A second type of knowledge-based approach for dealing with complexity consists of using an inferential method for qualitative hierarchical multiattribute decision modeling, to cope with complexity while searching for operational outputs. Based on a two-level categorization of the degree of endocyclism of harmful organisms, Aubertot and Robin (2013) built an innovative modeling framework (IPSIM, Injury Profile SIMulator) that combines vertical (control methods) and horizontal (different pests: weeds, plant pathogens, and animal pests) dimensions of IPM. The qualitative hierarchical approach allows representation of effects of three main drivers of crop-injury profiles: (i) soil and climate, (ii) cropping practices, and (iii) landscape structure. Model users can use it ex ante to design IPM strategies suited for their production situations. Due to the lack of data on composite harmful biodiversity (i.e., multiple pests and beneficial organisms), IPSIM models are developed by integrating knowledge from a thorough analysis of scientific and technical literature and consultation with expert panels (Robin et al. 2013). This innovative approach, combining databases and qualitative modeling helps to bridge the gap between scientific knowledge and implementation of biodiversity-based agriculture. It is already used for teaching in French agricultural engineering schools and international training sessions on modeling for sustainable management of crop health. We think that other ecological features and interaction data with abiotic factors for organisms, provided respectively by researchers and users, could be used in such a method.

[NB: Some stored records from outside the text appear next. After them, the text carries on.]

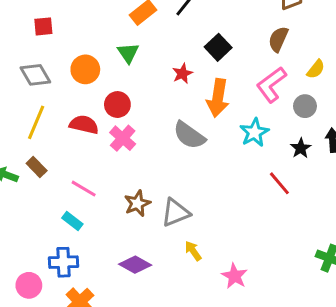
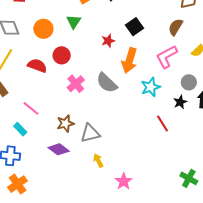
gray circle: (305, 106) -> (189, 82), moved
pink cross: (123, 138) -> (76, 84), moved
purple diamond: (135, 265) -> (59, 149), moved

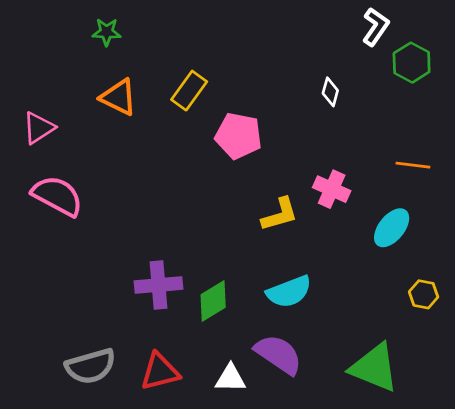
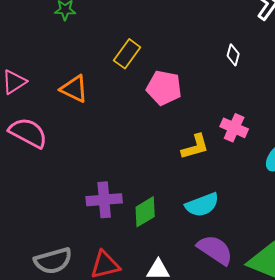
orange triangle: (119, 97) -> (74, 89), moved
purple semicircle: (278, 354) -> (215, 250), moved

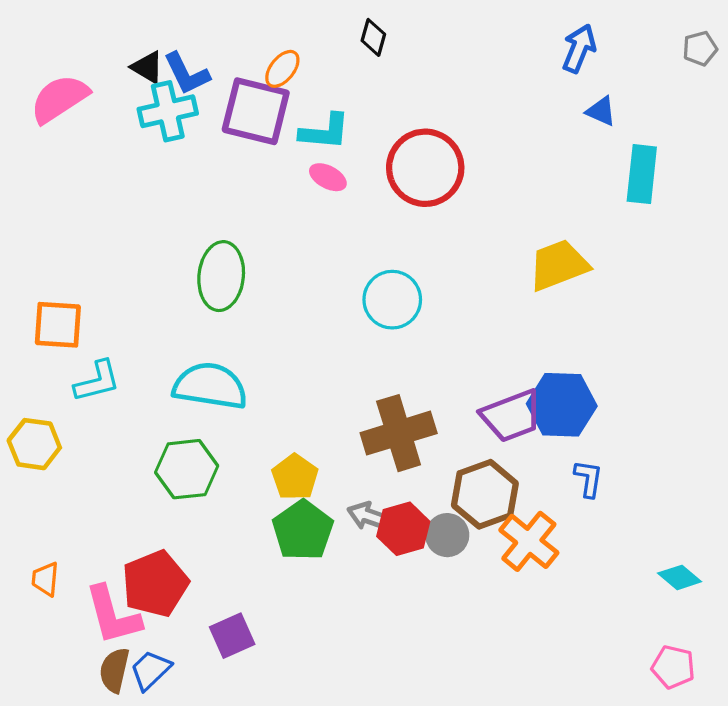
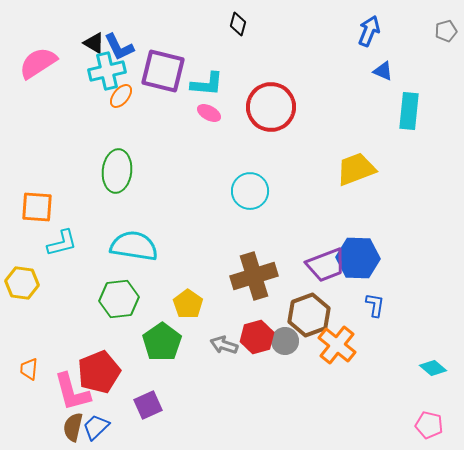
orange ellipse: (282, 69) -> (121, 96), moved
green ellipse: (221, 276) -> (117, 171), moved
gray arrow: (369, 516) -> (224, 345), moved
green pentagon: (303, 530) -> (162, 342), moved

Model-based games involving scientists, farmers, and other stakeholders combined with biophysical simulation models can be used to perform iterative design and assessment of spatiotemporal distributions of crops, livestock, and seminatural habitats potentially promoting input services. These participatory-design approaches require manipulating “boundary objects” (Jakku and Thorburn 2010; Martin 2015) such as board games, cards, geographic or cognitive maps, and computer models to create a shared language among the actors involved, e.g., farmers, advisors, and students. Material and computer items are used either simultaneously or successively to collectively design and assess alternative farming systems or landscapes. In such approaches, boundary objects and especially computer models are gaining increasing importance as learning and negotiation-support tools (Barreteau et al. 2010; Speelman et al. 2014). Applications of such game-based approaches are now well developed, for example, for crop and grassland allocation to reduce erosion at the landscape level (Souchère et al. 2010), or to design and assess alternative land use and livestock management in livestock systems given farmers’ objectives, e.g., transition to organic farming (Martin et al. 2011; Farrié et al. 2015), or to study ecological interactions (facilitation and competition) in a multispecies system to learn how it can be self-organized (Speelman and García-Barrios 2010). In the last example, users are challenged to explore ecological variables and processes to manage a virtual diversified agroecosystem. The principle of the game easily engages players, who can choose how they wish to meet their objectives. However, being based on population-dynamics models, the model is composed of only four organisms, limiting its saliency and future operationality. These model-based game approaches often promote credibility and legitimacy by integrating multiple perspectives through both multidisciplinary scientific knowledge and empirical knowledge. It aims to develop farmers’ adaptive capacity by stimulating their reflections and discussions. Ex ante assessment of the systems designed is based on the use of computer models or in combination with multicriteria assessment methods, e.g., MASC approach (Craheix et al. 2012). The latter allow trade-offs between ecosystem services to be identified and subsequently the more satisfying management options to be chosen (Koschke et al. 2013).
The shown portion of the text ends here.